*** Information given ***
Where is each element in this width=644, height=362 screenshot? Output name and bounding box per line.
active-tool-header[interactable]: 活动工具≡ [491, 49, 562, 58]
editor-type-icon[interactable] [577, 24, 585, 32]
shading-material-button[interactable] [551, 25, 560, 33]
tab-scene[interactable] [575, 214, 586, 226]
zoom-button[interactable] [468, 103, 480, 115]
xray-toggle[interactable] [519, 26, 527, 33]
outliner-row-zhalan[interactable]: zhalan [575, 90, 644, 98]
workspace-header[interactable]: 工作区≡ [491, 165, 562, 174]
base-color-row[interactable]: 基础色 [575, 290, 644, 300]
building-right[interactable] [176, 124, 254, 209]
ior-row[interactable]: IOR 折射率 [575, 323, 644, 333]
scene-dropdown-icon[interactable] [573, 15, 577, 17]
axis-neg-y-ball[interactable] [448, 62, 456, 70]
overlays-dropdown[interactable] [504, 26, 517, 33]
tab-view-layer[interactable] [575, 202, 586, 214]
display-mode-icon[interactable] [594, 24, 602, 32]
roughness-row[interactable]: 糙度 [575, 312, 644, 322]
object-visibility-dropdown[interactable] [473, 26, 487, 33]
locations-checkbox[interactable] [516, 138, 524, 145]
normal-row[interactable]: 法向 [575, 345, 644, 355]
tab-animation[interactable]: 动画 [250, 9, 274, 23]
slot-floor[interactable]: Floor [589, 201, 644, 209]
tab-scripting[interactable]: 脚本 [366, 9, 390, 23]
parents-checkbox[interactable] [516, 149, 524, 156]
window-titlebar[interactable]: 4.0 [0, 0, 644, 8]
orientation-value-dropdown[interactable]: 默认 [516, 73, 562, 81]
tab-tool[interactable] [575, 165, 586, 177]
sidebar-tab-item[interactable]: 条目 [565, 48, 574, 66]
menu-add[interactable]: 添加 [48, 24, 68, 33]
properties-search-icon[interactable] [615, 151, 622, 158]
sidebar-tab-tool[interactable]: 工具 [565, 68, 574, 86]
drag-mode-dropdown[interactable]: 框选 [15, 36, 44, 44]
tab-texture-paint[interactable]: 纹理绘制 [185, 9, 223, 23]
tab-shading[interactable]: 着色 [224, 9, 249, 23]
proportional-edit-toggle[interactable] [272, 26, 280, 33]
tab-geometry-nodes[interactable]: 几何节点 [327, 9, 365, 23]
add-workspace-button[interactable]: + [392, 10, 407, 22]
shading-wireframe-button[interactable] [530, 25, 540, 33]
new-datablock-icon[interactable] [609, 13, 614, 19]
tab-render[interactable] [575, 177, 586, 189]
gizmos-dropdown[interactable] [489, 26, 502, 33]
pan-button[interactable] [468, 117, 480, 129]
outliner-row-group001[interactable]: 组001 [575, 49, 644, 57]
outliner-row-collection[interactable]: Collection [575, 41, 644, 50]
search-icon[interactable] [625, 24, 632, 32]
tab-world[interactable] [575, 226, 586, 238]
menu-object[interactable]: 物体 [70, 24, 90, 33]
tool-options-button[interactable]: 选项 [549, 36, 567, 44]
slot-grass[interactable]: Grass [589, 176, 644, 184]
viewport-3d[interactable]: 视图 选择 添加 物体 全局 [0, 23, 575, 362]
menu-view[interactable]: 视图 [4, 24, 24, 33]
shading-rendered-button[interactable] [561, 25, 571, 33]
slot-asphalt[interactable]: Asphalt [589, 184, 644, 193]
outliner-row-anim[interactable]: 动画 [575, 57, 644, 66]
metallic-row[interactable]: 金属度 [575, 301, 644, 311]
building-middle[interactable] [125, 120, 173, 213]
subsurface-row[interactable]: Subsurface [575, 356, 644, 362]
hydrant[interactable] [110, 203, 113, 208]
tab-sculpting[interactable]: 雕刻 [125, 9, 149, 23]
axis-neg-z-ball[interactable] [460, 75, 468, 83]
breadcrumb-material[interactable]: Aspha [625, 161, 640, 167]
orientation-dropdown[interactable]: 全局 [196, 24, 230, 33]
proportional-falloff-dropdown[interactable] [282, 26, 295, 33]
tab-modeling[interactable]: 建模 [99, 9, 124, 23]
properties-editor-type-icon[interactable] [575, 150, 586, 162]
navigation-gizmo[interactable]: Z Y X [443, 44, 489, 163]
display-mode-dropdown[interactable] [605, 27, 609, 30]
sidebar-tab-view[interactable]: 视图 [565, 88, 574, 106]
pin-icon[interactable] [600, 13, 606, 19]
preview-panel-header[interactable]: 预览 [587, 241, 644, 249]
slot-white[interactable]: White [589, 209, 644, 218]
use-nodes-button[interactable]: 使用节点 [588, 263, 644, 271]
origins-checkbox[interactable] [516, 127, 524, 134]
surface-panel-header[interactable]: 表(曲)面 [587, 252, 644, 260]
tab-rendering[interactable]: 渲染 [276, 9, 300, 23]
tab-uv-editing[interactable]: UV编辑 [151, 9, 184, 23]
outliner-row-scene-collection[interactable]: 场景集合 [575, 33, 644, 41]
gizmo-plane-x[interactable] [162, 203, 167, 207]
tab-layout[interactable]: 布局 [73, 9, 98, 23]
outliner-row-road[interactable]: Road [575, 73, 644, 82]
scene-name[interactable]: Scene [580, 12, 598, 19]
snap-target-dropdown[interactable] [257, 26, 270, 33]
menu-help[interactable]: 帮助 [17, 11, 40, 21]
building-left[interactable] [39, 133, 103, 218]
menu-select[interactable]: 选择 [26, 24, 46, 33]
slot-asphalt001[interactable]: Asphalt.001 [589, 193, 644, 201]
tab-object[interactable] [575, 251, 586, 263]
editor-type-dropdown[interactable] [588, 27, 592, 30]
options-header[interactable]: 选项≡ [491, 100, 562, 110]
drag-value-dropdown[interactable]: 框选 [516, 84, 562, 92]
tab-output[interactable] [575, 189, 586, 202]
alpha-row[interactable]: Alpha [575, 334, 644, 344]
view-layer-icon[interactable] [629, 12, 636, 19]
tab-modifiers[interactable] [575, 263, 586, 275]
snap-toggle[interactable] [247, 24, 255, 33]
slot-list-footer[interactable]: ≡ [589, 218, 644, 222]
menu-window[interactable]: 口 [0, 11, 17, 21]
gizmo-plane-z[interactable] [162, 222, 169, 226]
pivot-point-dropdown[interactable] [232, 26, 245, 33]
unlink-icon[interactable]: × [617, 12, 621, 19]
*** End of Information given ***
Nothing should be missing: every line above must be reproduced exactly.

Where is each element in this width=644, height=362 screenshot? Output name and bounding box per line.
active-tool-header[interactable]: 活动工具≡ [491, 49, 562, 58]
editor-type-icon[interactable] [577, 24, 585, 32]
shading-material-button[interactable] [551, 25, 560, 33]
tab-scene[interactable] [575, 214, 586, 226]
zoom-button[interactable] [468, 103, 480, 115]
xray-toggle[interactable] [519, 26, 527, 33]
outliner-row-zhalan[interactable]: zhalan [575, 90, 644, 98]
workspace-header[interactable]: 工作区≡ [491, 165, 562, 174]
base-color-row[interactable]: 基础色 [575, 290, 644, 300]
building-right[interactable] [176, 124, 254, 209]
ior-row[interactable]: IOR 折射率 [575, 323, 644, 333]
scene-dropdown-icon[interactable] [573, 15, 577, 17]
axis-neg-y-ball[interactable] [448, 62, 456, 70]
overlays-dropdown[interactable] [504, 26, 517, 33]
tab-view-layer[interactable] [575, 202, 586, 214]
display-mode-icon[interactable] [594, 24, 602, 32]
roughness-row[interactable]: 糙度 [575, 312, 644, 322]
object-visibility-dropdown[interactable] [473, 26, 487, 33]
locations-checkbox[interactable] [516, 138, 524, 145]
normal-row[interactable]: 法向 [575, 345, 644, 355]
tab-animation[interactable]: 动画 [250, 9, 274, 23]
slot-floor[interactable]: Floor [589, 201, 644, 209]
tab-scripting[interactable]: 脚本 [366, 9, 390, 23]
parents-checkbox[interactable] [516, 149, 524, 156]
window-titlebar[interactable]: 4.0 [0, 0, 644, 8]
orientation-value-dropdown[interactable]: 默认 [516, 73, 562, 81]
tab-tool[interactable] [575, 165, 586, 177]
sidebar-tab-item[interactable]: 条目 [565, 48, 574, 66]
menu-add[interactable]: 添加 [48, 24, 68, 33]
properties-search-icon[interactable] [615, 151, 622, 158]
sidebar-tab-tool[interactable]: 工具 [565, 68, 574, 86]
drag-mode-dropdown[interactable]: 框选 [15, 36, 44, 44]
tab-texture-paint[interactable]: 纹理绘制 [185, 9, 223, 23]
tab-shading[interactable]: 着色 [224, 9, 249, 23]
proportional-edit-toggle[interactable] [272, 26, 280, 33]
tab-geometry-nodes[interactable]: 几何节点 [327, 9, 365, 23]
add-workspace-button[interactable]: + [392, 10, 407, 22]
shading-wireframe-button[interactable] [530, 25, 540, 33]
new-datablock-icon[interactable] [609, 13, 614, 19]
tab-render[interactable] [575, 177, 586, 189]
gizmos-dropdown[interactable] [489, 26, 502, 33]
pan-button[interactable] [468, 117, 480, 129]
outliner-row-group001[interactable]: 组001 [575, 49, 644, 57]
outliner-row-collection[interactable]: Collection [575, 41, 644, 50]
search-icon[interactable] [625, 24, 632, 32]
tab-world[interactable] [575, 226, 586, 238]
menu-object[interactable]: 物体 [70, 24, 90, 33]
tool-options-button[interactable]: 选项 [549, 36, 567, 44]
slot-grass[interactable]: Grass [589, 176, 644, 184]
viewport-3d[interactable]: 视图 选择 添加 物体 全局 [0, 23, 575, 362]
menu-view[interactable]: 视图 [4, 24, 24, 33]
shading-rendered-button[interactable] [561, 25, 571, 33]
slot-asphalt[interactable]: Asphalt [589, 184, 644, 193]
outliner-row-anim[interactable]: 动画 [575, 57, 644, 66]
metallic-row[interactable]: 金属度 [575, 301, 644, 311]
building-middle[interactable] [125, 120, 173, 213]
subsurface-row[interactable]: Subsurface [575, 356, 644, 362]
hydrant[interactable] [110, 203, 113, 208]
tab-sculpting[interactable]: 雕刻 [125, 9, 149, 23]
axis-neg-z-ball[interactable] [460, 75, 468, 83]
breadcrumb-material[interactable]: Aspha [625, 161, 640, 167]
orientation-dropdown[interactable]: 全局 [196, 24, 230, 33]
proportional-falloff-dropdown[interactable] [282, 26, 295, 33]
tab-modeling[interactable]: 建模 [99, 9, 124, 23]
properties-editor-type-icon[interactable] [575, 150, 586, 162]
navigation-gizmo[interactable]: Z Y X [443, 44, 489, 163]
display-mode-dropdown[interactable] [605, 27, 609, 30]
sidebar-tab-view[interactable]: 视图 [565, 88, 574, 106]
pin-icon[interactable] [600, 13, 606, 19]
preview-panel-header[interactable]: 预览 [587, 241, 644, 249]
slot-white[interactable]: White [589, 209, 644, 218]
use-nodes-button[interactable]: 使用节点 [588, 263, 644, 271]
origins-checkbox[interactable] [516, 127, 524, 134]
surface-panel-header[interactable]: 表(曲)面 [587, 252, 644, 260]
tab-rendering[interactable]: 渲染 [276, 9, 300, 23]
tab-uv-editing[interactable]: UV编辑 [151, 9, 184, 23]
outliner-row-scene-collection[interactable]: 场景集合 [575, 33, 644, 41]
gizmo-plane-x[interactable] [162, 203, 167, 207]
tab-layout[interactable]: 布局 [73, 9, 98, 23]
outliner-row-road[interactable]: Road [575, 73, 644, 82]
scene-name[interactable]: Scene [580, 12, 598, 19]
snap-target-dropdown[interactable] [257, 26, 270, 33]
menu-help[interactable]: 帮助 [17, 11, 40, 21]
building-left[interactable] [39, 133, 103, 218]
menu-select[interactable]: 选择 [26, 24, 46, 33]
slot-asphalt001[interactable]: Asphalt.001 [589, 193, 644, 201]
tab-object[interactable] [575, 251, 586, 263]
editor-type-dropdown[interactable] [588, 27, 592, 30]
options-header[interactable]: 选项≡ [491, 100, 562, 110]
drag-value-dropdown[interactable]: 框选 [516, 84, 562, 92]
tab-output[interactable] [575, 189, 586, 202]
alpha-row[interactable]: Alpha [575, 334, 644, 344]
view-layer-icon[interactable] [629, 12, 636, 19]
tab-modifiers[interactable] [575, 263, 586, 275]
snap-toggle[interactable] [247, 24, 255, 33]
slot-list-footer[interactable]: ≡ [589, 218, 644, 222]
menu-window[interactable]: 口 [0, 11, 17, 21]
gizmo-plane-z[interactable] [162, 222, 169, 226]
pivot-point-dropdown[interactable] [232, 26, 245, 33]
unlink-icon[interactable]: × [617, 12, 621, 19]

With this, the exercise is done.